[CVPR19] RAVEN: A Dataset for Relational and Analogical Visual Reasoning

(a) An example Raven Progressive Matrix. One is asked to select an image that best completes the problem matrix, following the structural and analogical relations. Each image has an underlying structure. (b) Specifically in this problem, it is an inside-outside structure in which the outside component is a layout with a single centered object and the inside component is a $2 \times 2$ grid layout. (c ) lists the rules for (a). The compositional nature of the rules makes this problem a difficult one. The correct answer is 7.


Dramatic progress has been witnessed in basic vision tasks involving low-level perception, such as object recognition, detection, and tracking. Unfortunately, there is still an enormous performance gap between artificial vision systems and human intelligence in terms of higher-level vision problems, especially ones involving reasoning.
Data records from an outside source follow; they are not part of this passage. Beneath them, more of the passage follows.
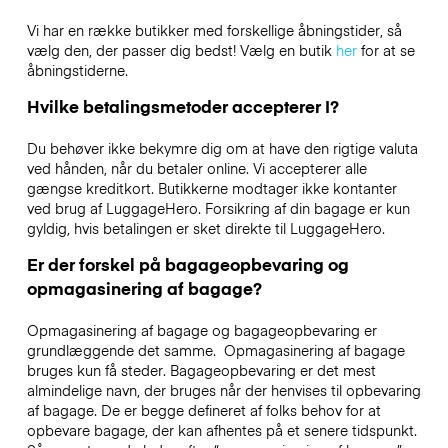
Vi har en række butikker med forskellige åbningstider, så
vælg den, der passer dig bedst! Vælg en butik
her
for at se
åbningstiderne.
Hvilke betalingsmetoder accepterer I?
Du behøver ikke bekymre dig om at have den rigtige valuta
ved hånden, når du betaler online. Vi accepterer alle
gængse kreditkort. Butikkerne modtager ikke kontanter
ved brug af LuggageHero. Forsikring af din bagage er kun
gyldig, hvis betalingen er sket direkte til LuggageHero.
Er der forskel på bagageopbevaring og
opmagasinering af bagage?
Opmagasinering af bagage og bagageopbevaring er
grundlæggende det samme. Opmagasinering af bagage
bruges kun få steder. Bagageopbevaring er det mest
almindelige navn, der bruges når der henvises til opbevaring
af bagage. De er begge defineret af folks behov for at
opbevare bagage, der kan afhentes på et senere tidspunkt.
Earlier attempts in equipping machines with high-level reasoning have hovered around Visual Question Answering (VQA), one typical task associating vision and language understanding. In this work, we propose a new dataset, built in the context of Raven’s Progressive Matrices (RPM) and aimed at lifting machine intelligence by associating vision with structural, relational, and analogical reasoning in a hierarchical representation. Unlike previous works in measuring abstract reasoning using RPM, we establish a semantic link between vision and reasoning by providing structure representation. This addition enables a new type of abstract reasoning by jointly operating on the structure representation. Machine reasoning ability using modern computer vision is evaluated in this newly proposed dataset. Additionally, we also provide human performance as a reference. Finally, we show consistent improvement across all models by incorporating a simple neural module that combines visual understanding and structure reasoning.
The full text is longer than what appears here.